- [ACTIVITY]: What should be copied is the stretch of entries below from the line with "anuncios adecuados, para analizar el" up to and including the line with "L’agente Data Insights è disponibile per la", exactly and without images.

*** GIVEN DATA ***

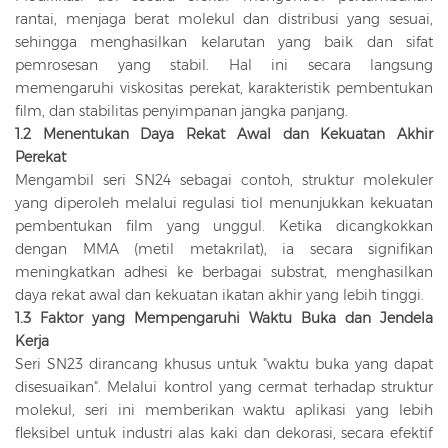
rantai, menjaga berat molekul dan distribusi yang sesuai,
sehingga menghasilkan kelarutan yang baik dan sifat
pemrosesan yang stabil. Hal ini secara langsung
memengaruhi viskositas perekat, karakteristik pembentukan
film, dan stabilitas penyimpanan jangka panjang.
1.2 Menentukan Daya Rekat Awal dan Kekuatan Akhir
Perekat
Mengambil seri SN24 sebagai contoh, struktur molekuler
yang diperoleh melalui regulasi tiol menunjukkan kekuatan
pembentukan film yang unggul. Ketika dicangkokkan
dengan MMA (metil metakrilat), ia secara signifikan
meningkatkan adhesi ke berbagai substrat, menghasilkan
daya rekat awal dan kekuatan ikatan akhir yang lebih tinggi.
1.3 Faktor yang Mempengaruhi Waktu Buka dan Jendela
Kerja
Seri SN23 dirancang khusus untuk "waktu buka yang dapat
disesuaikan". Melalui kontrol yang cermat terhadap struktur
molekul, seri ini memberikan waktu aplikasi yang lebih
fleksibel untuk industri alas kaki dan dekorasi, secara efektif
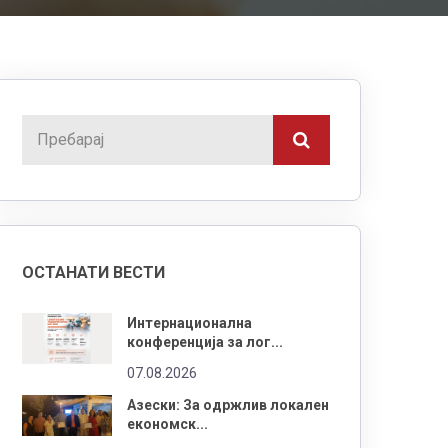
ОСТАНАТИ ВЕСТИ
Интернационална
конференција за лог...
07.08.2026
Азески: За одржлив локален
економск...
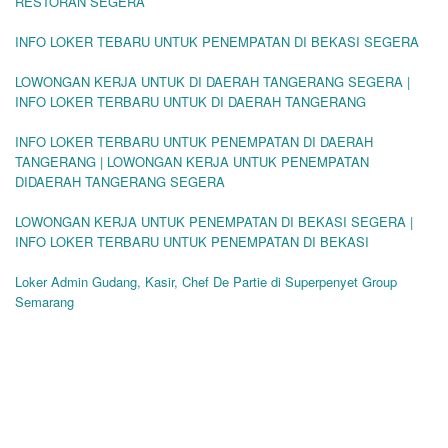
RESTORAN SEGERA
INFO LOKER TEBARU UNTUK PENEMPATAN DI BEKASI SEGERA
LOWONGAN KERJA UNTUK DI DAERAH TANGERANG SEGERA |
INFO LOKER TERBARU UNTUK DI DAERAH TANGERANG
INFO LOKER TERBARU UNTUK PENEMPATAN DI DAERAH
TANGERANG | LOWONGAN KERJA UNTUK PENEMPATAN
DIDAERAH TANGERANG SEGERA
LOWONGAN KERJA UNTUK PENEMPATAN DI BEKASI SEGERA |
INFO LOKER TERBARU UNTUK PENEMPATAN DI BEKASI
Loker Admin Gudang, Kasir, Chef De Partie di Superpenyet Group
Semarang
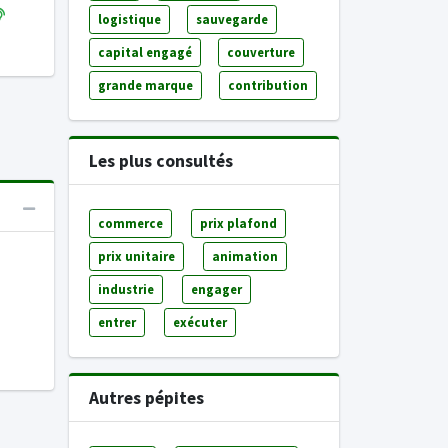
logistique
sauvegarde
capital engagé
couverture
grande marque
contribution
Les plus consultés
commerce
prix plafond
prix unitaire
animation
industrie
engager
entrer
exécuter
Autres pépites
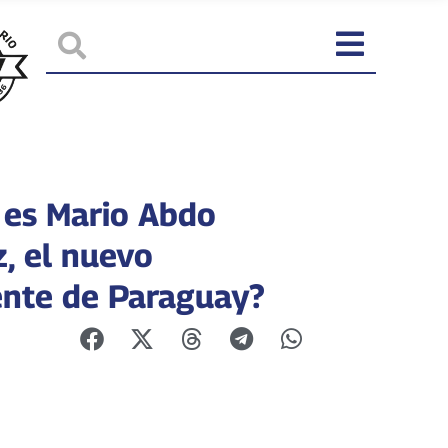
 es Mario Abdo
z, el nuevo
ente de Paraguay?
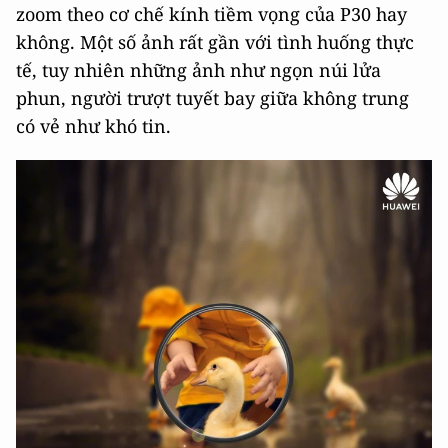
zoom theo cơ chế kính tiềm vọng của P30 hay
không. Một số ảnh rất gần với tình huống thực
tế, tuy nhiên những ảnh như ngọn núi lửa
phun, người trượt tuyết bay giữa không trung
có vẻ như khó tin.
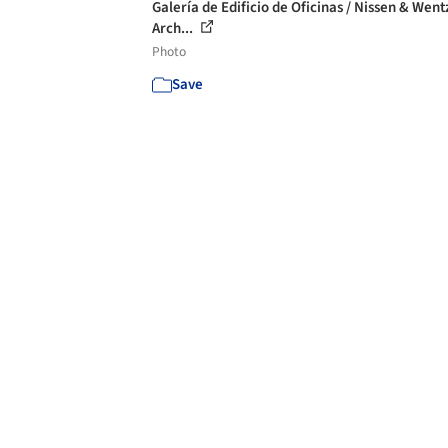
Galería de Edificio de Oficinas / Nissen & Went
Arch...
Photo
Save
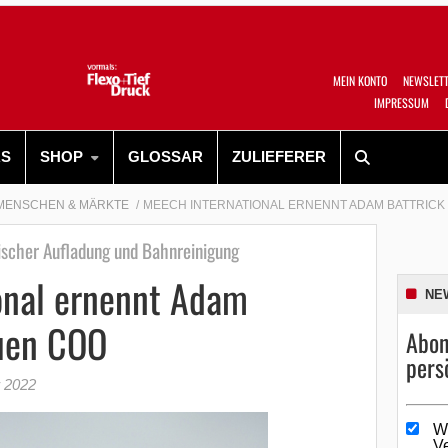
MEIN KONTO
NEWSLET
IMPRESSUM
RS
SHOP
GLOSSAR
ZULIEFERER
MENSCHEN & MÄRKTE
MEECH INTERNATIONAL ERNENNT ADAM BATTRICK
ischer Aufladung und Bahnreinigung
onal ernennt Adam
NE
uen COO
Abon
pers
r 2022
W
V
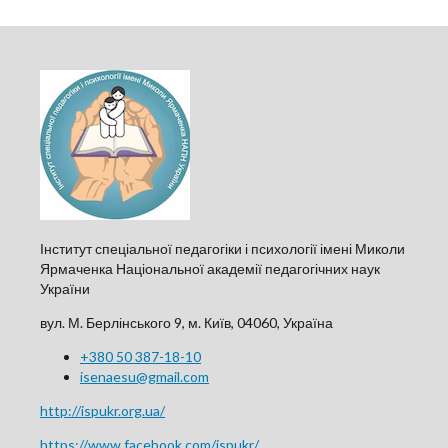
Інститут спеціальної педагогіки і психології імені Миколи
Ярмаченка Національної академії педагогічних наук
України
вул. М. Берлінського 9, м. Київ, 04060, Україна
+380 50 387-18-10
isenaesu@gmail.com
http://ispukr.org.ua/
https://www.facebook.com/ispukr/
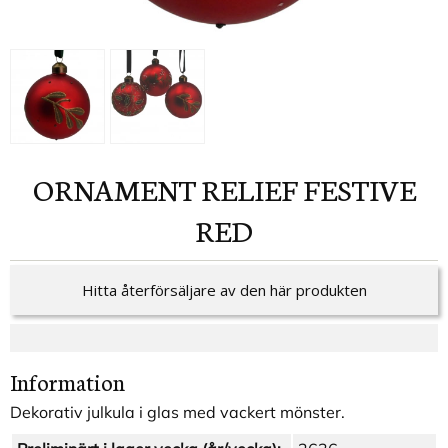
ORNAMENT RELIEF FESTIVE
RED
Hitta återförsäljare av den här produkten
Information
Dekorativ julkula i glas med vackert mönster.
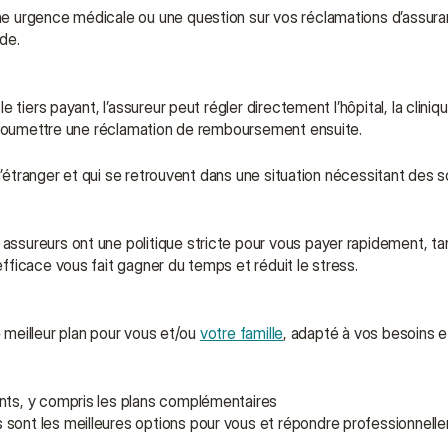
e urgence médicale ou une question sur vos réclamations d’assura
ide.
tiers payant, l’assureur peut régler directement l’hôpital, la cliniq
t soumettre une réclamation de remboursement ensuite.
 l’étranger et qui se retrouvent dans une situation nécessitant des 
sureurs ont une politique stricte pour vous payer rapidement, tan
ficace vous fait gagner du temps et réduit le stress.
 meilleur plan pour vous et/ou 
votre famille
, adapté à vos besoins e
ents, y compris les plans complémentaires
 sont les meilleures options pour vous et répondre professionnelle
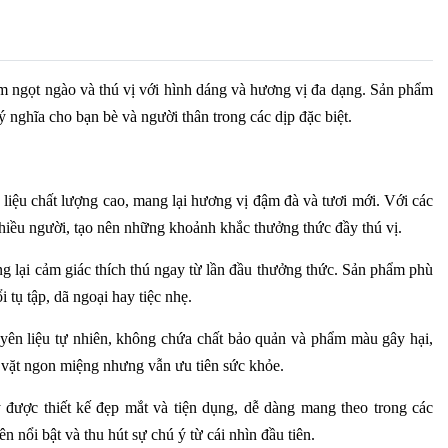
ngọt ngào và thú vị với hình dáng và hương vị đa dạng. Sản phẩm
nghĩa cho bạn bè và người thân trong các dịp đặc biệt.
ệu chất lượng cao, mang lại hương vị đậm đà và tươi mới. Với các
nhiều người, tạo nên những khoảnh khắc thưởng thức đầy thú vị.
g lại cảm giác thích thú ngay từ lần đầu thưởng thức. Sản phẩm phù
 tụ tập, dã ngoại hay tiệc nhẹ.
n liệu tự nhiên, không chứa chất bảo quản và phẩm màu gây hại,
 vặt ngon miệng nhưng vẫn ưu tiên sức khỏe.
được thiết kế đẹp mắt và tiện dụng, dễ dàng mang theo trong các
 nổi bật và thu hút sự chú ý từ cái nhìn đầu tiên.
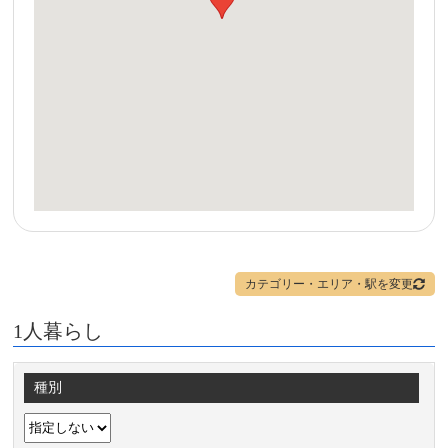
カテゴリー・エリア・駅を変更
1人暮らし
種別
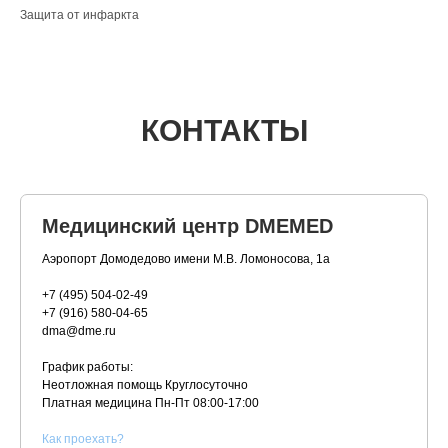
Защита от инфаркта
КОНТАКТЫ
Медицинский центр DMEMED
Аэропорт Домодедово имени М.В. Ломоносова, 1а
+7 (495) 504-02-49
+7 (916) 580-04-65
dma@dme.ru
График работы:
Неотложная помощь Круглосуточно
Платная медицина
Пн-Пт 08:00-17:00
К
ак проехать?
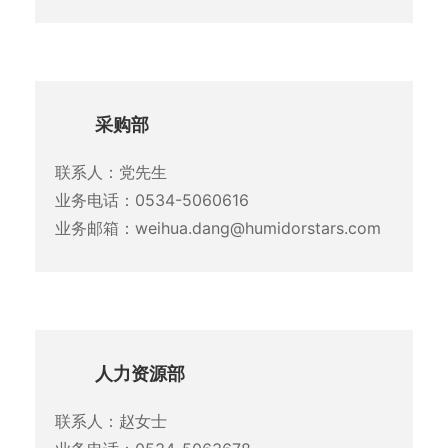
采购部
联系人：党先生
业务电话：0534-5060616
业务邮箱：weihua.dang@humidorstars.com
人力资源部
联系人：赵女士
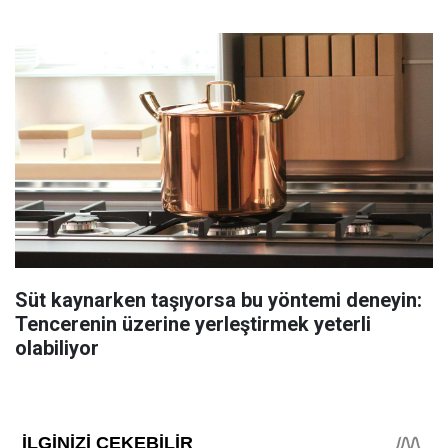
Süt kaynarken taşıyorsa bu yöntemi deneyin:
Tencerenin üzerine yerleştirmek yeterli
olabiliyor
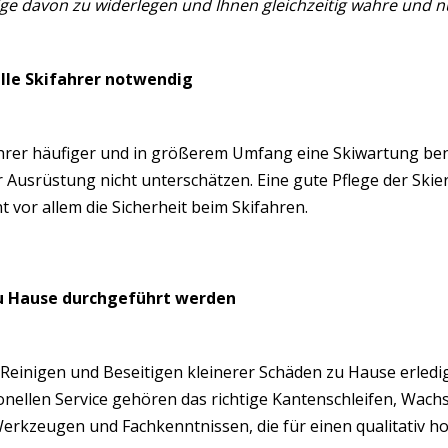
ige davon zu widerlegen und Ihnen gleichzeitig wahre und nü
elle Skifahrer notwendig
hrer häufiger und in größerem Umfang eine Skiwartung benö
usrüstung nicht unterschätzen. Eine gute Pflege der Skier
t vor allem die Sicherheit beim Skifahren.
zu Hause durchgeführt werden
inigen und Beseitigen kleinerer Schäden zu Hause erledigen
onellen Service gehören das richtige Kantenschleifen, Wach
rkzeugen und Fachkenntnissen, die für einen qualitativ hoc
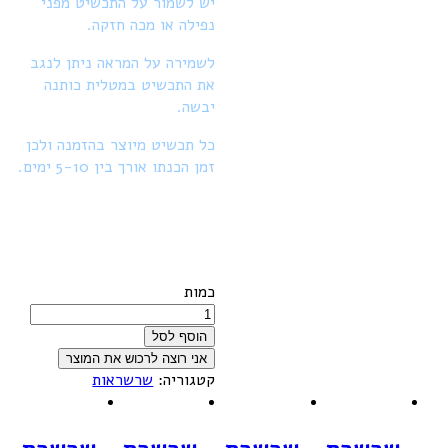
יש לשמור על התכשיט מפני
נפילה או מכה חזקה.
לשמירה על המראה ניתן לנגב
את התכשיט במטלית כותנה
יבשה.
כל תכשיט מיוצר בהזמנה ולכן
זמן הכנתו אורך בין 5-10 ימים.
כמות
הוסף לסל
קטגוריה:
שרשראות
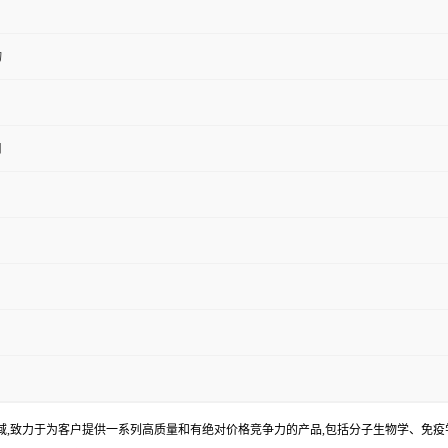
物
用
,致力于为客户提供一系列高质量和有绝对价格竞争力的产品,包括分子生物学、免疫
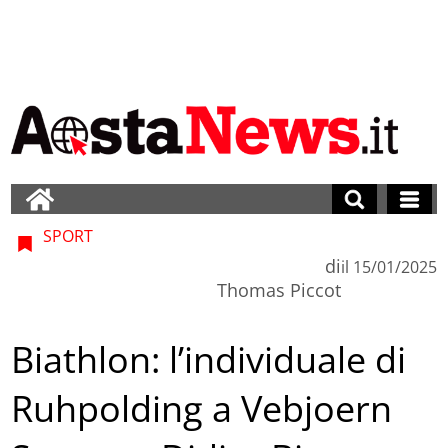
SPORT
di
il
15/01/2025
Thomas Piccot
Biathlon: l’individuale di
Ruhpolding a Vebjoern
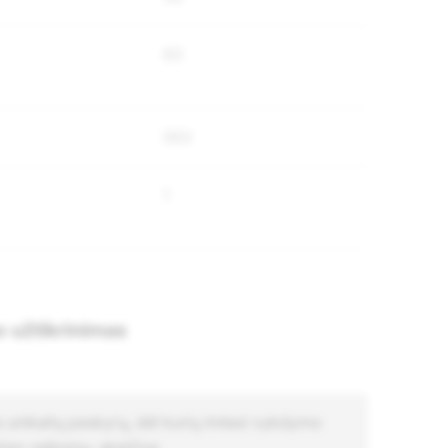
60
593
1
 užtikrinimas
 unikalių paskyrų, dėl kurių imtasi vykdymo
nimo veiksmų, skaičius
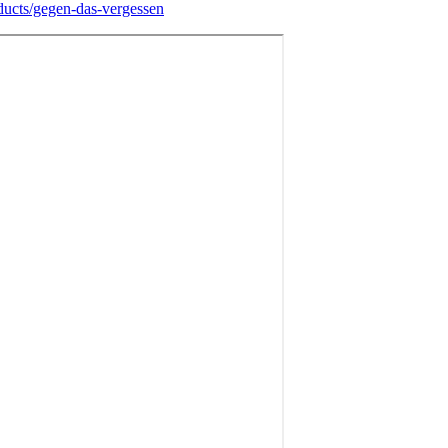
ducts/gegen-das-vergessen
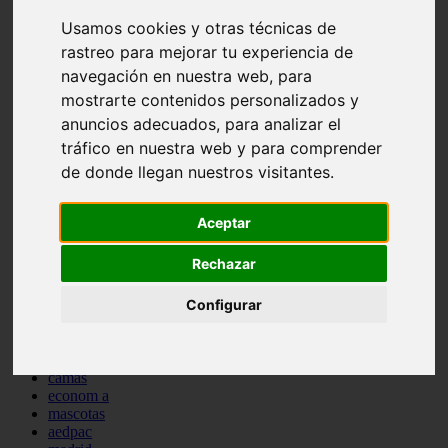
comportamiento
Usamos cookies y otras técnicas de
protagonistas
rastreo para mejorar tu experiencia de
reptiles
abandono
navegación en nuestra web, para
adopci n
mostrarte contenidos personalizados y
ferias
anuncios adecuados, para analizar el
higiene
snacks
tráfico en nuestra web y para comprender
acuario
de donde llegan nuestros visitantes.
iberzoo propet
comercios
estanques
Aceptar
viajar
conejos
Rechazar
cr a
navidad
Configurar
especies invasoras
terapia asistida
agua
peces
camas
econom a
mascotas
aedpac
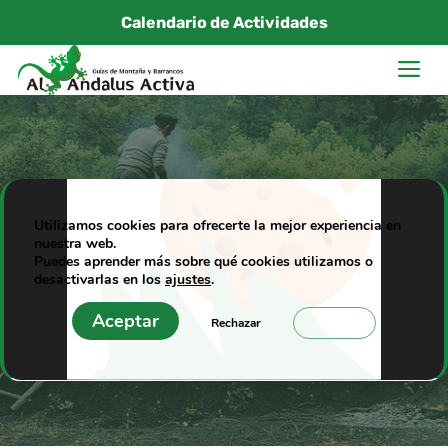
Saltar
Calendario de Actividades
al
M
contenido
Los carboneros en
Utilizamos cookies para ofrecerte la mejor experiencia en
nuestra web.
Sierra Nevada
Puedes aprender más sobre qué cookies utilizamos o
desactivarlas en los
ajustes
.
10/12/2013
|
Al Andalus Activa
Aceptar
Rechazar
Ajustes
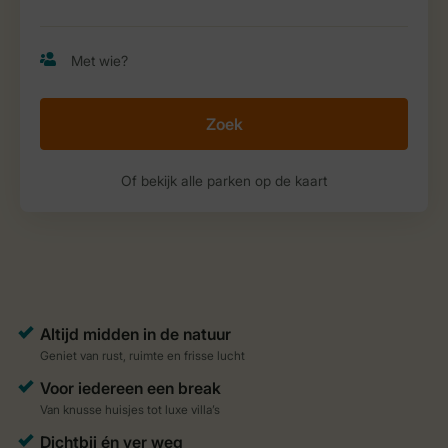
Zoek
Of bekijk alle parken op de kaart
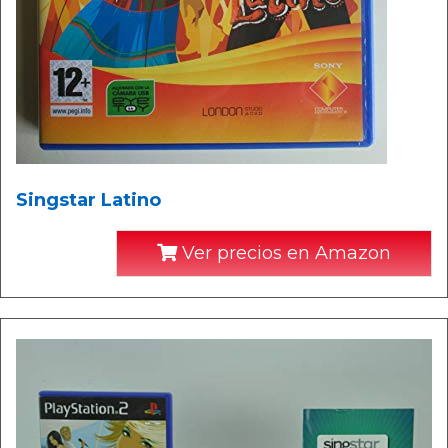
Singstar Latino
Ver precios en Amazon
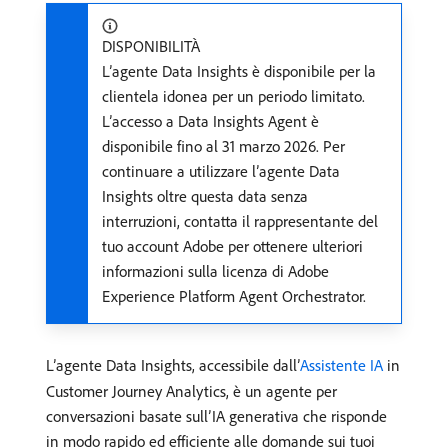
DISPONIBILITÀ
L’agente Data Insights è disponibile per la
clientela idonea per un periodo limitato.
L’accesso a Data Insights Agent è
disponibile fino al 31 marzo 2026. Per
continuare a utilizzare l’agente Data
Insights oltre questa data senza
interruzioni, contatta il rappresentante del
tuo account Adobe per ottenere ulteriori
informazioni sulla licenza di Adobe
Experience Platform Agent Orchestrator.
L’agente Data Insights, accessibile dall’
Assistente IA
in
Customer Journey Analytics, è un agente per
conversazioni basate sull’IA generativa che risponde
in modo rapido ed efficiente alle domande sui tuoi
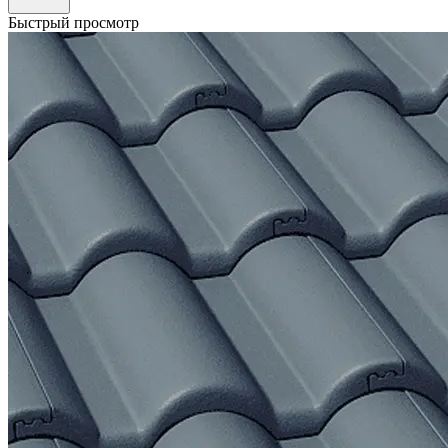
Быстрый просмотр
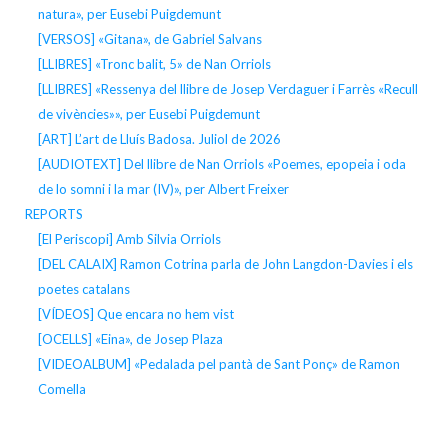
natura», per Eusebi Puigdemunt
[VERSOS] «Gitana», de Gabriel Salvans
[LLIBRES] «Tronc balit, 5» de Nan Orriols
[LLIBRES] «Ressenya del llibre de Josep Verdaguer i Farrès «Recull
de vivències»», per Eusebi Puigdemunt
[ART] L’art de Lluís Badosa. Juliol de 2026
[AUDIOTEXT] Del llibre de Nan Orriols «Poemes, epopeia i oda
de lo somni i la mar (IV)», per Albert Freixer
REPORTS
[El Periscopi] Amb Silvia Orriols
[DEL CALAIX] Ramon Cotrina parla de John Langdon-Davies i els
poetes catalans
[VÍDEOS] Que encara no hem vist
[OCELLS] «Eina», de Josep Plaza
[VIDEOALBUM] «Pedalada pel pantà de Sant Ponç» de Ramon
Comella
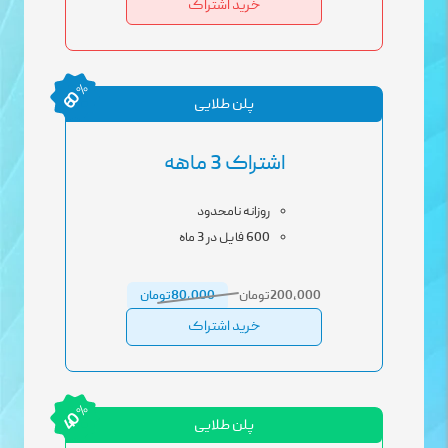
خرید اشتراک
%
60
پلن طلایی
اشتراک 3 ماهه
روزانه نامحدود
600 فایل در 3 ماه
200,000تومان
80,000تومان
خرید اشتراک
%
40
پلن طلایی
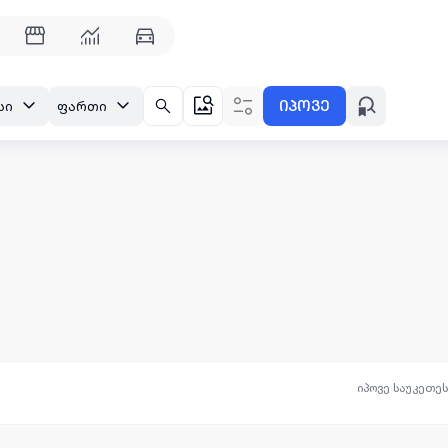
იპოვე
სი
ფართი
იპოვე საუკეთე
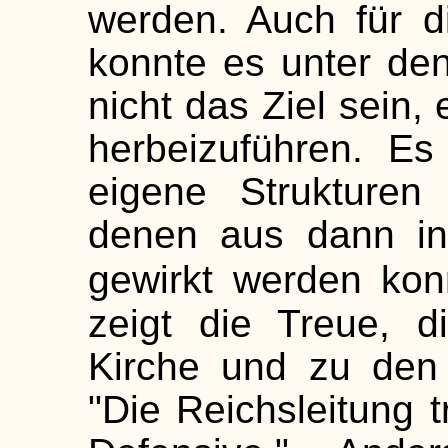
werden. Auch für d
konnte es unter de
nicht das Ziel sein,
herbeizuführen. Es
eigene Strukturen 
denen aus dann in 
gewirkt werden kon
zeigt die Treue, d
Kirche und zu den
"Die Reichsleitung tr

*** End of GIVEN DATA ***

- [TASK RESULT]:
anuncios adecuados, para analizar el
higiene
snacks
tráfico en nuestra web y para comprender
acuario
de donde llegan nuestros visitantes.
iberzoo propet
comercios
estanques
Aceptar
viajar
conejos
Rechazar
cr a
navidad
Configurar
especies invasoras
terapia asistida
agua
peces
camas
econom a
mascotas
aedpac
Saltar
Calendario de Actividades
al
M
contenido
Los carboneros en
Utilizamos cookies para ofrecerte la mejor experiencia en
nuestra web.
Sierra Nevada
Puedes aprender más sobre qué cookies utilizamos o
desactivarlas en los
ajustes
.
10/12/2013
|
Al Andalus Activa
Aceptar
Rechazar
Ajustes
Zoek
Of bekijk alle parken op de kaart
Singstar Latino
Ver precios en Amazon
DISPONIBILITÀ
L’agente Data Insights è disponibile per la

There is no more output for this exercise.